Article

腫瘍免疫学:抗PD-1治療を行った肺がん中のネオアンチゲン特異的TILに見られる転写プログラム

Nature 596, 7870 doi: 10.1038/s41586-021-03752-4

PD-1遮断は、変異関連ネオアンチゲン(MANA)特異的なものなどを含むCD8 T細胞の抑制を解除するが、腫瘍微小環境内の因子がこのようなT細胞応答を阻害することがある。単一細胞トランスクリプトミクスから、腫瘍浸潤リンパ球(TIL)の幅広いT細胞機能不全プログラムが明らかになっている。しかし、TILの大半は腫瘍抗原を認識せず、MANA特異的TILの転写プログラムについてはほとんど分かっていない。今回我々は、ネオアジュバント抗PD-1治療を行った非小細胞肺がん(NSCLC)でMANAFEST(MANA functional expansion of specific T cell)アッセイを用いて、MANA特異的T細胞クローンを明らかにする。さらに、それらのT細胞受容体を「バーコード」として使って、単一細胞RNA塩基配列解読とT細胞受容体塩基配列解読を組み合わせて用い、腫瘍微小環境でのそれらの転写プログラムの追跡と解析を行った。応答の有無にかかわらず、TILのMANA特異的クローンとウイルス特異的クローンはどちらも、MANA特異的、インフルエンザウイルス特異的、エプスタイン・バーウイルス特異的なTILがそれぞれ固有の転写プログラムを持っていた。コグネイト抗原に対する曝露にもかかわらず、MANA特異的TILは、不完全に活性化された細胞溶解性プログラムを発現する。
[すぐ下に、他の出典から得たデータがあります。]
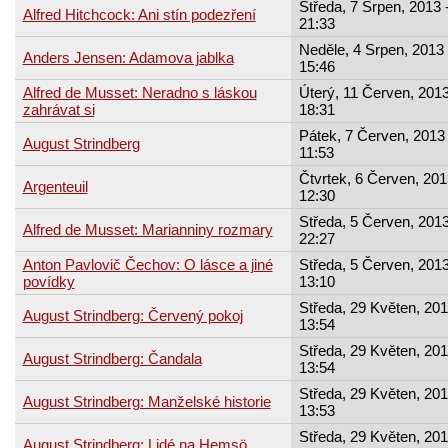
Středa, 7 Srpen, 2013 
Alfred Hitchcock: Ani stín podezření
21:33
Neděle, 4 Srpen, 2013 
Anders Jensen: Adamova jablka
15:46
Alfred de Musset: Neradno s láskou
Úterý, 11 Červen, 2013
zahrávat si
18:31
Pátek, 7 Červen, 2013 
August Strindberg
11:53
Čtvrtek, 6 Červen, 201
Argenteuil
12:30
Středa, 5 Červen, 2013
Alfred de Musset: Marianniny rozmary
22:27
Anton Pavlovič Čechov: O lásce a jiné
Středa, 5 Červen, 2013
povídky
13:10
Středa, 29 Květen, 201
August Strindberg: Červený pokoj
13:54
Středa, 29 Květen, 201
August Strindberg: Čandala
13:54
Středa, 29 Květen, 201
August Strindberg: Manželské historie
13:53
Středa, 29 Květen, 201
August Strindberg: Lidé na Hemsö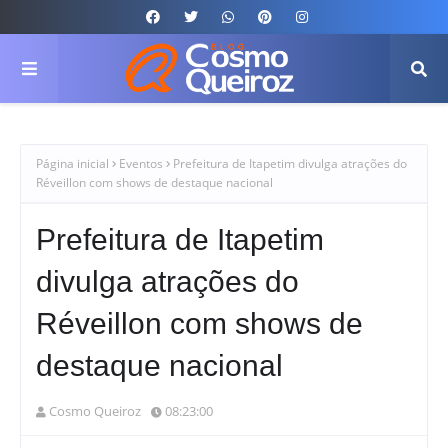
Página inicial
Eventos
Prefeitura de Itapetim divulga atrações do
Réveillon com shows de destaque nacional
Prefeitura de Itapetim
divulga atrações do
Réveillon com shows de
destaque nacional
Cosmo Queiroz
08:23:00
MANA特異的CD8 T細胞は、組織常在型記憶(TRM)細胞の特徴的な転写プログラムを持つが、インターロイキン7受容体(IL-7R)のレベルは低く、インフルエンザ特異的TRM細胞と比べて、インターロイキン7(IL-7)に対する応答性が機能的に低下していた。応答性腫瘍からのMANA特異的クローンと比較すると、非応答性腫瘍由来のMANA特異的クローンは、リガンド依存的シグナル伝達が著しく低いT細胞受容体を発現し、主にHOBIThigh TRMサブセットに限定され、チェックポイントやキラーT細胞阻害受容体、T細胞活性化阻害因子を協調的に上方調節する。これらの知見は、PD-1遮断に対する抵抗性に打ち勝つための重要な手掛かりをもたらす。